In the battle for dominance between hydrogen and battery electric power, the latter appears to have won the hearts and minds of consumers.

However, recent technological advances affecting the way hydrogen fuel is produced, stored and distributed have improved its viability for heavy-weight, industrial-scale transport applications.

From trucks and trains to ships and aircraft, hydrogen power could hold the key to a greener future for freight transportation.

Targets set by the UK Government as part of its commitment to the Climate Change Agreement mean heavy goods vehicles will be strictly limited when it comes to CO2 emissions in the coming years.

By 2025, a 15% reduction in emissions is required, and by 2030, this will increase to 30%. As such, the freight industry is in need of a practical and efficient green solution, which could come in the form of hydrogen fuel.

Benefits of hydrogen for freight transport

Hydrogen is particularly suitable as a fuel for freight transport vehicles because of its high energy density, with one kilogram of hydrogen delivering the same power as a gallon of diesel.

It is also much quicker to refuel a hydrogenpowered vehicle than recharging one with an electric motor. This can help to reduce a commercial vehicle’s downtime, optimising efficiency and profits.

Before freight transport operators invest in switching to a hydrogen-powered fleet, however, some significant infrastructure improvements are needed. In particular, investment is needed to provide more electrolysers, compressors, storage facilities, tanks and pipelines.

Nevertheless, there are some exciting examples of hydrogen-powered freight innovation underway. ABB has teamed up with HDF Energy, a hydrogen-based solutions pioneer, to develop a large-scale hydrogen fuel cell system capable of powering a zero-emissions electric container ship.

Shipping giants such as NYK, MSC and CMA CGM have also joined the Hydrogen Council in an attempt to accelerate R&D programmes to develop hydrogen-based fuels. Part of their vision includes powering a fleet of freight ships by 2050.

Rail is another area where hydrogen is increasingly considered a viable and sustainable fuel source, with Deutsche Bahn and Siemens aiming to create a new hydrogen-powered rail system comprising a newly built train refuelling station. Although this is being designed with passenger travel in mind, it is likely that the result could also be adapted for freight.

Leading the development of hydrogen-powered road vehicles, Hyundai Hydrogen Mobility AG has developed a new range of trucks. Renewable energy sources are used to produce the hydrogen needed to fuel the vehicles, ensuring they generate zero carbon emissions.

However, at present, these trucks can only be hired on a pay-per-use basis, and there are a limited number available.

Although steps are being made in the right direction, these projects are all relatively early stage and mainstream use of hydrogen-powered freight transport solutions still seems some years away.

Production challenges

If such solutions are to help tackle the climate change crisis, innovators must focus on solving the problems associated with the production and storage of hydrogen.

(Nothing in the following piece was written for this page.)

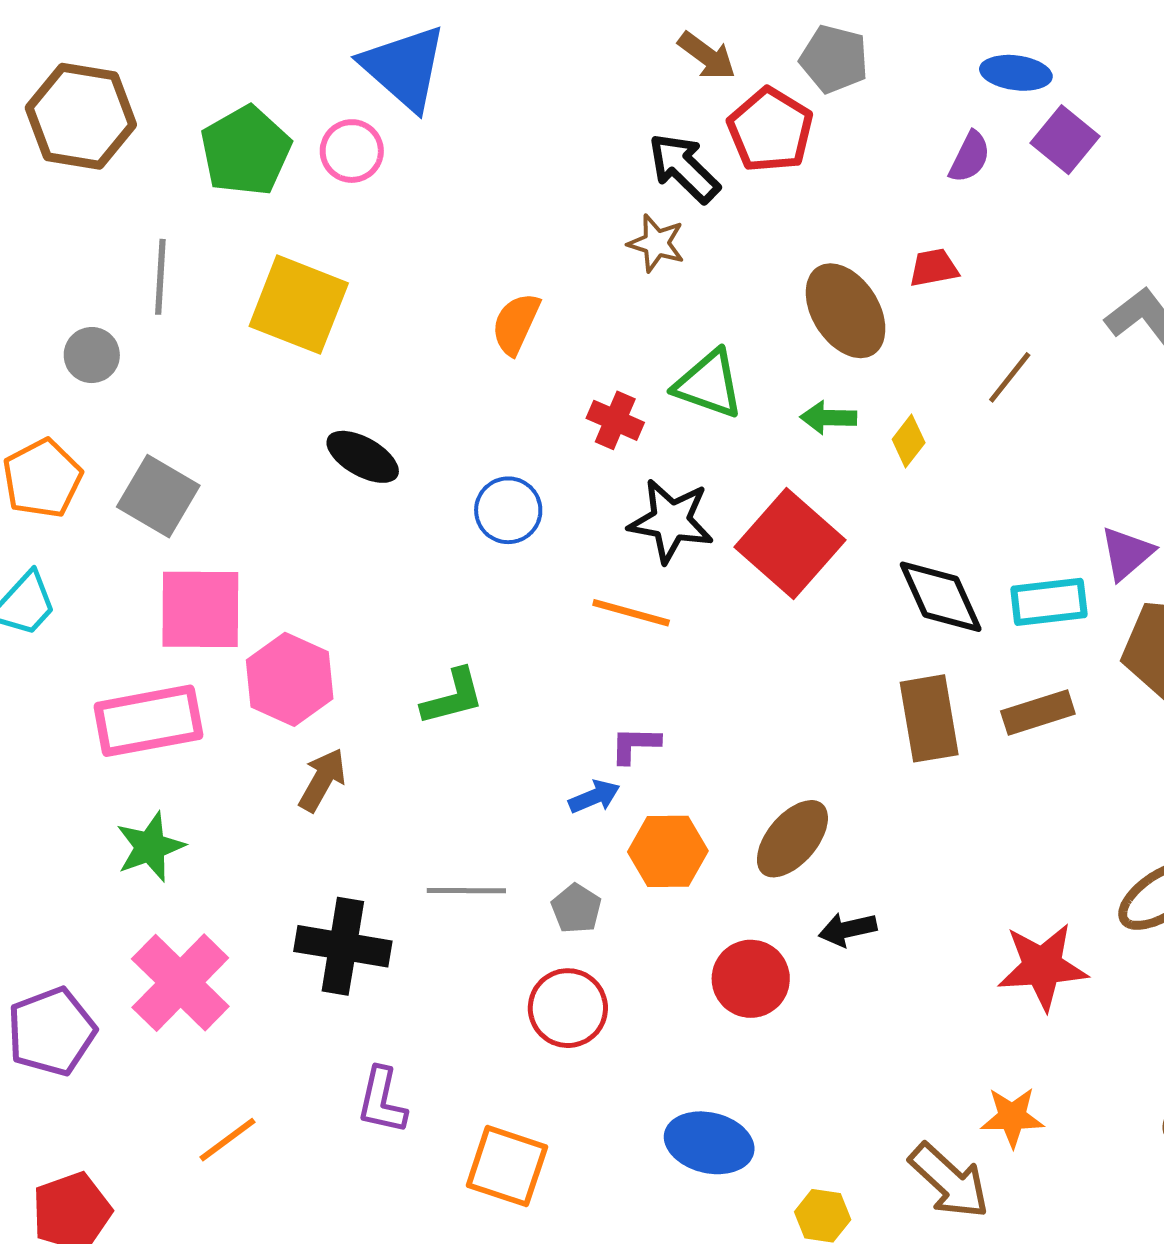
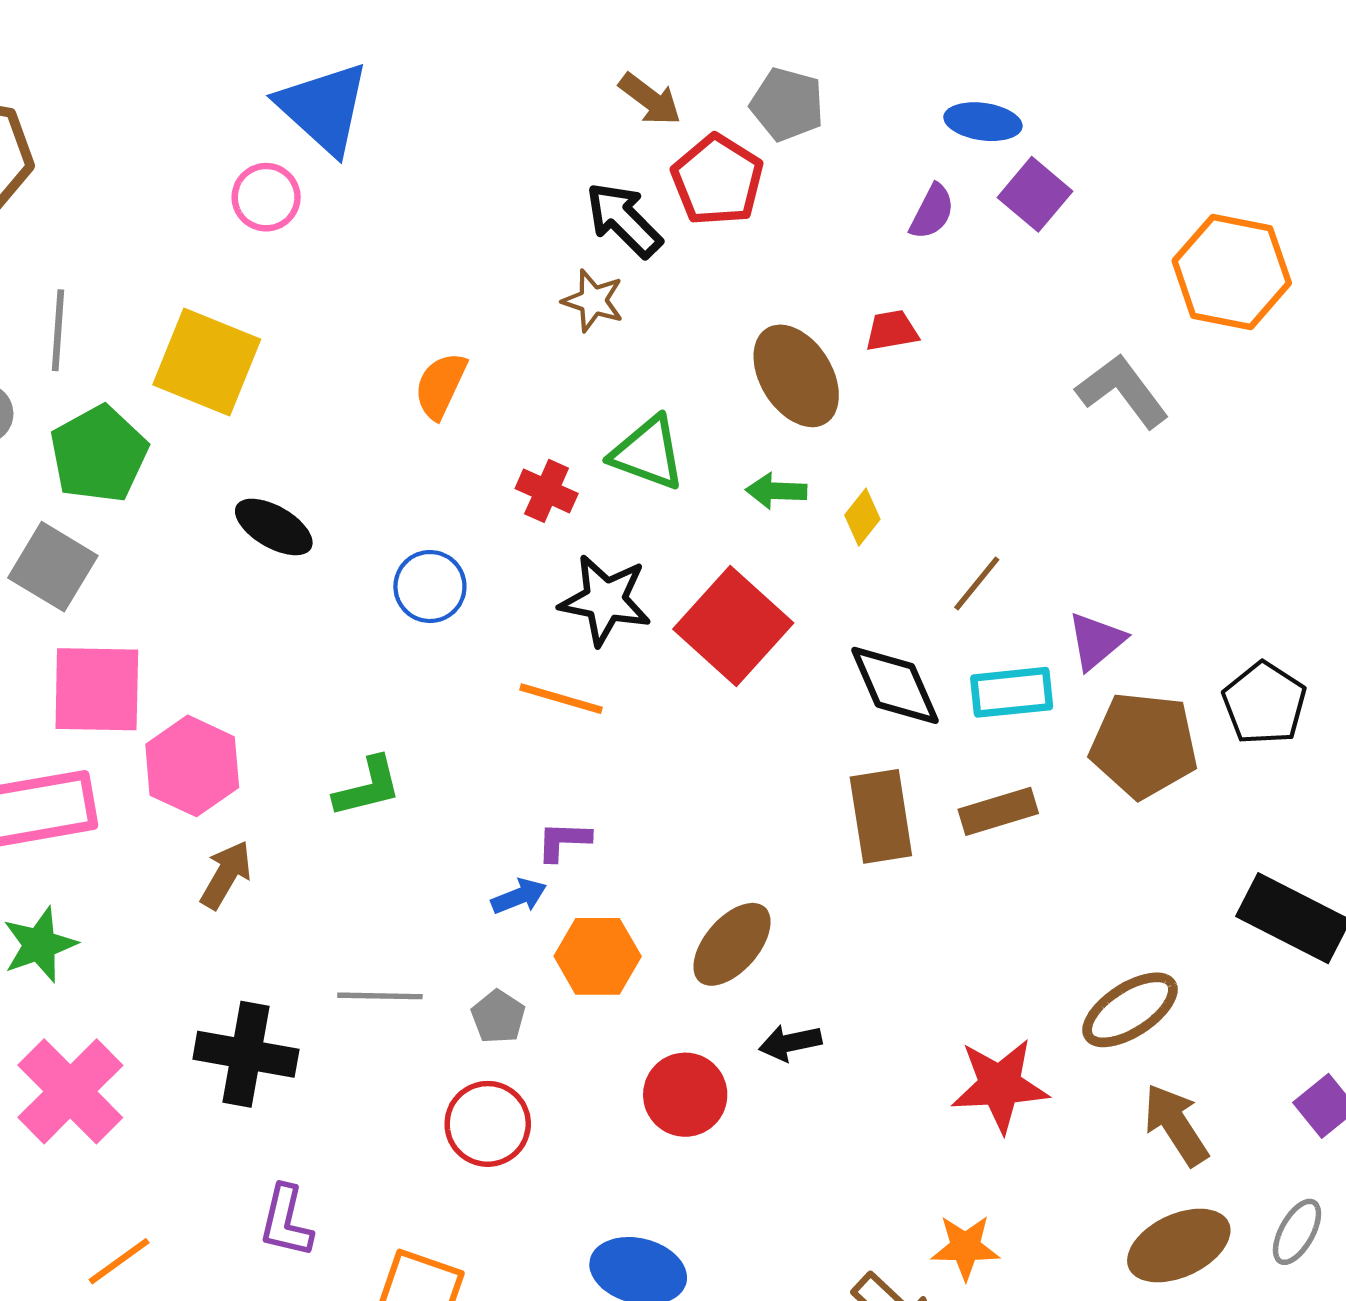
green pentagon: (246, 151) -> (99, 454), moved
brown line: (1010, 377) -> (977, 583), moved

The most common ‘clean’ method of hydrogen production at present is electrolysis, where water is split into hydrogen and oxygen. However, the process is extremely energy-intensive, with typical commercial electrolysis
units needing about 50 kilowatt-hours per kilogram.

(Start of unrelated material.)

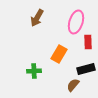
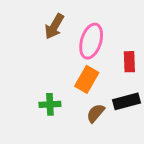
pink ellipse: (76, 22) -> (91, 41), moved
brown semicircle: (73, 85) -> (96, 113), moved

As such, this method of hydrogen power generation is both expensive and inefficient. Other innovative methods of production include steam methane reforming, which generates greenhouse gases and therefore cancels out some of the environmental benefits that hydrogen-powered vehicles could otherwise bring.

Research scientists have even explored the potential of algae to address some of the issues associated with hydrogen production.

The organism naturally produces hydrogen, but it doesn’t produce enough to be commercially viable as a means of power generation.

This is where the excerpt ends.